Work instruction >> What lines below mention the word "MFIs"? Copy each one.
---
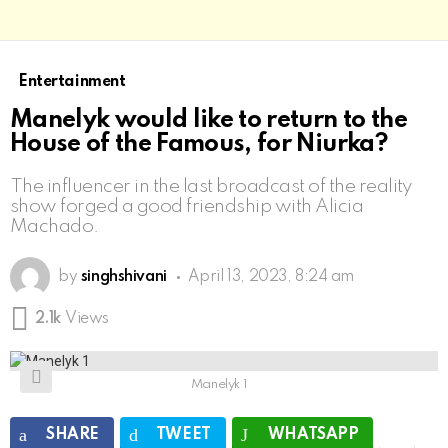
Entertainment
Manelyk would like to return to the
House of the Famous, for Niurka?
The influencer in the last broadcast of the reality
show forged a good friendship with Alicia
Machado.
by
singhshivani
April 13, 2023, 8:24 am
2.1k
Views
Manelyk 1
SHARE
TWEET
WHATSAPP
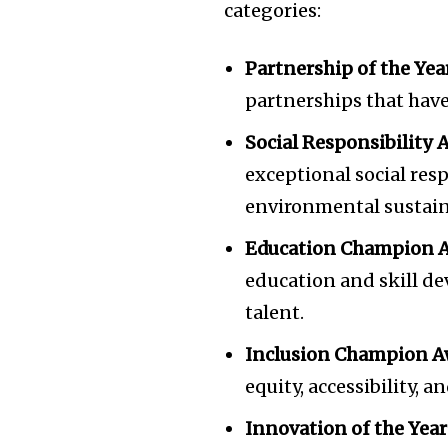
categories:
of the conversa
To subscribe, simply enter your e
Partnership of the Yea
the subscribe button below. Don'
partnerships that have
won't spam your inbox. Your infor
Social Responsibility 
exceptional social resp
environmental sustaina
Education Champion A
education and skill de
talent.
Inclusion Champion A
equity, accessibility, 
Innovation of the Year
---
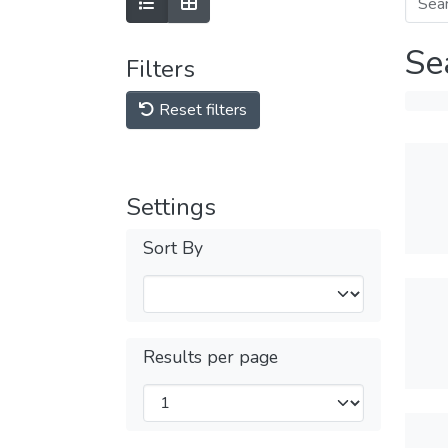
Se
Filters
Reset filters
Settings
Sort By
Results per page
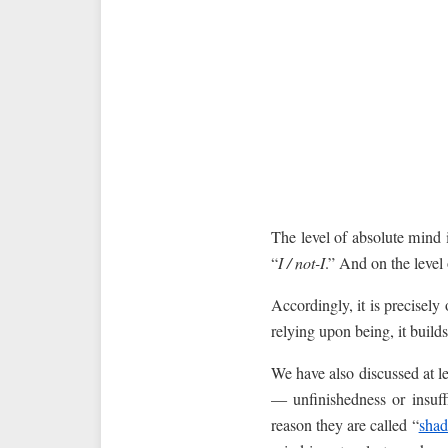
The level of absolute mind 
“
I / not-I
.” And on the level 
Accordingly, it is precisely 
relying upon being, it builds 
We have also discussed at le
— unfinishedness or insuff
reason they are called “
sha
---
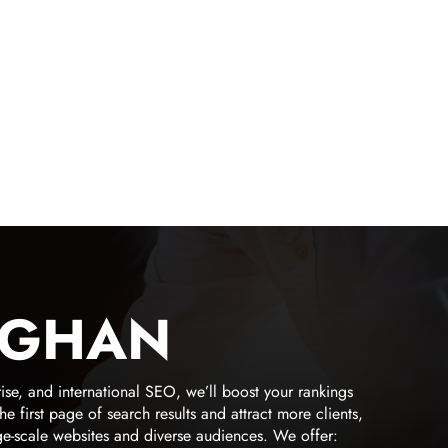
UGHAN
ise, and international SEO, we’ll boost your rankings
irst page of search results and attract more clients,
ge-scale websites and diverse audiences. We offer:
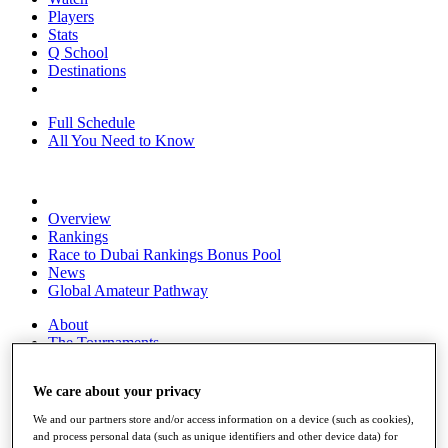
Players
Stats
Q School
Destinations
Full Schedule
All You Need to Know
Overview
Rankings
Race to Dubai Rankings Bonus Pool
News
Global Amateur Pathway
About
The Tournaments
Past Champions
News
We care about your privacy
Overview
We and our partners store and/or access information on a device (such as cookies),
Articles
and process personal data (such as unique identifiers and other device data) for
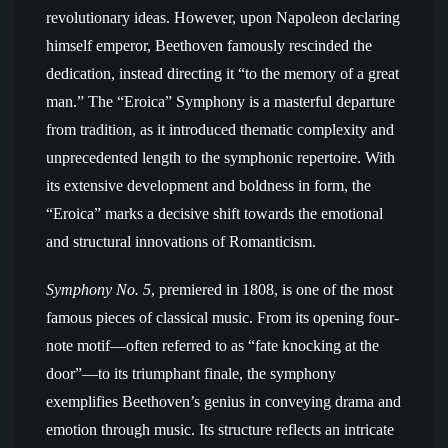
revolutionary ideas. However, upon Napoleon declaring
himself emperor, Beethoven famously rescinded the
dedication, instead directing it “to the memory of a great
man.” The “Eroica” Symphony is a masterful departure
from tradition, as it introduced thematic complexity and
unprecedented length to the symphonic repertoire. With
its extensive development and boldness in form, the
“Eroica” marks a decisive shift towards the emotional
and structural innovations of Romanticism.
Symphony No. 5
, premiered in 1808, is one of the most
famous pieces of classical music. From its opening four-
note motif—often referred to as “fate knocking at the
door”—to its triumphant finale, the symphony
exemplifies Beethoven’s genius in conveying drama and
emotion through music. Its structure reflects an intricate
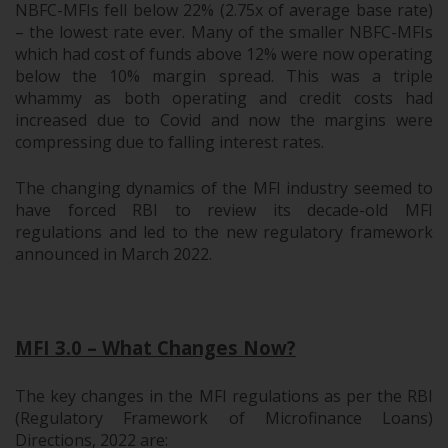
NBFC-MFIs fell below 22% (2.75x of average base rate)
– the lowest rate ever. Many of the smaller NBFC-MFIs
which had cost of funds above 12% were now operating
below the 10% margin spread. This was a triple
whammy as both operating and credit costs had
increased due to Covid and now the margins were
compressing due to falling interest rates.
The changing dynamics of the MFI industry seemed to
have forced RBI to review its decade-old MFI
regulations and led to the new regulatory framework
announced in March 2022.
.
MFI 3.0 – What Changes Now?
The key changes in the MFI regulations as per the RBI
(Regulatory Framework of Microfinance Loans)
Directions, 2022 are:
---
Answer below >>
NBFC-MFIs fell below 22% (2.75x of average base rate)
– the lowest rate ever. Many of the smaller NBFC-MFIs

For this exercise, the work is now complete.